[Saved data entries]
((
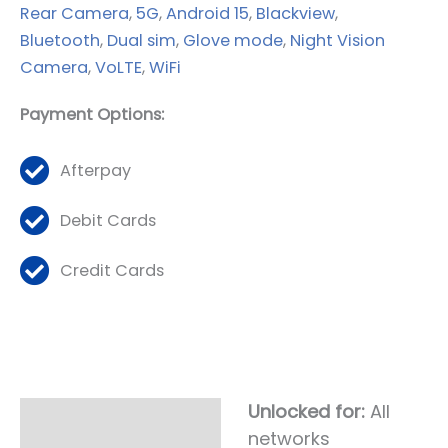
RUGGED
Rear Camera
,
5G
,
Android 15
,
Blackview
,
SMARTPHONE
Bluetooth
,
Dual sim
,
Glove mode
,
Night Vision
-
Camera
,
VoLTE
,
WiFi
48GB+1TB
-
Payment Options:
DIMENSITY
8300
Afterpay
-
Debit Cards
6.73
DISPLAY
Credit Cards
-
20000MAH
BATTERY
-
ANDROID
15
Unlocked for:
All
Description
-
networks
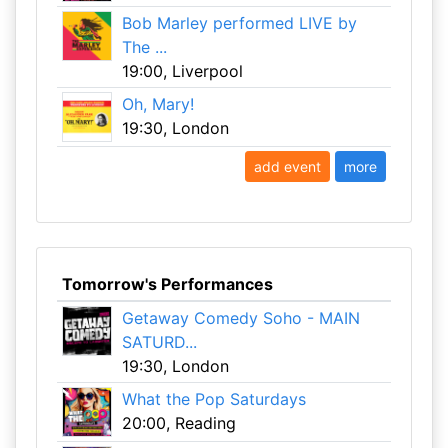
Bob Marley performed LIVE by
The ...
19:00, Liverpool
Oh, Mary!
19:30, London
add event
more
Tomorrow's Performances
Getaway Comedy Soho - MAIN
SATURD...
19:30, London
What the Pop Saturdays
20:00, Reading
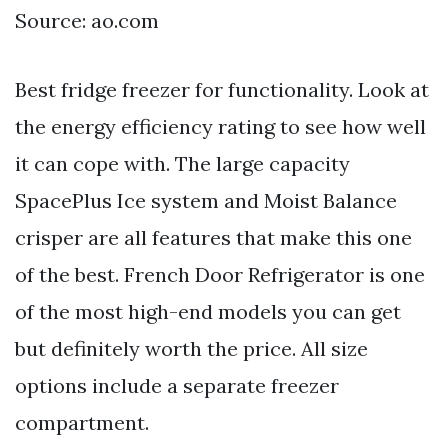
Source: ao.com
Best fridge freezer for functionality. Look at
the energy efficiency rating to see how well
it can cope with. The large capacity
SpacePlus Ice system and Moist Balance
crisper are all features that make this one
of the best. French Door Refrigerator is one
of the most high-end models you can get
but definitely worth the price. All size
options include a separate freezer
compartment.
))
((
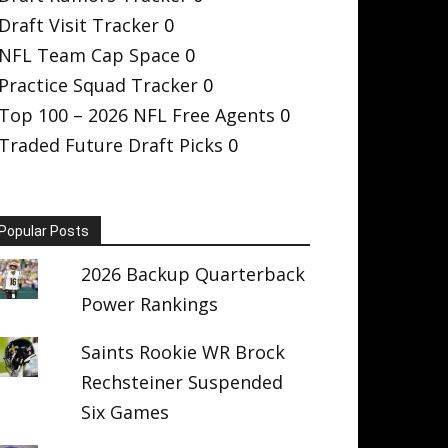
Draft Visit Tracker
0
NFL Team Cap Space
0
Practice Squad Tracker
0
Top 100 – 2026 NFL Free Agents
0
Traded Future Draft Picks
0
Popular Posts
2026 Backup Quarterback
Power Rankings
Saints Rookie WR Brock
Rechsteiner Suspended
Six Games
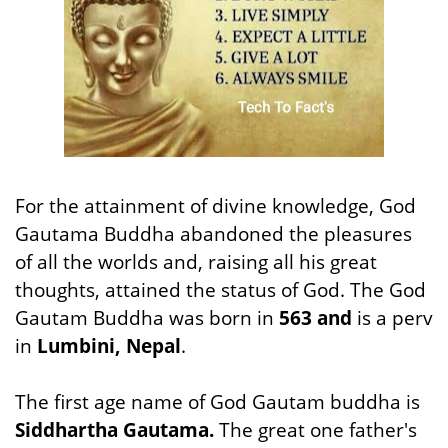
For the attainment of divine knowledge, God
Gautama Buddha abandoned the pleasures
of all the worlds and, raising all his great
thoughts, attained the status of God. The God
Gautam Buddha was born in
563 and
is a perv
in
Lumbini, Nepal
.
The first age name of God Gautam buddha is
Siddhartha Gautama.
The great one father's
))
((
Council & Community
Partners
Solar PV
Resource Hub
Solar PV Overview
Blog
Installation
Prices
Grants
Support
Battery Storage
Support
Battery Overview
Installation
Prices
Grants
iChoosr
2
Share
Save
))
Exercise instructions: Reproduce every line above containing "Gautama".

Output:
Gautama Buddha abandoned the pleasures
Siddhartha Gautama.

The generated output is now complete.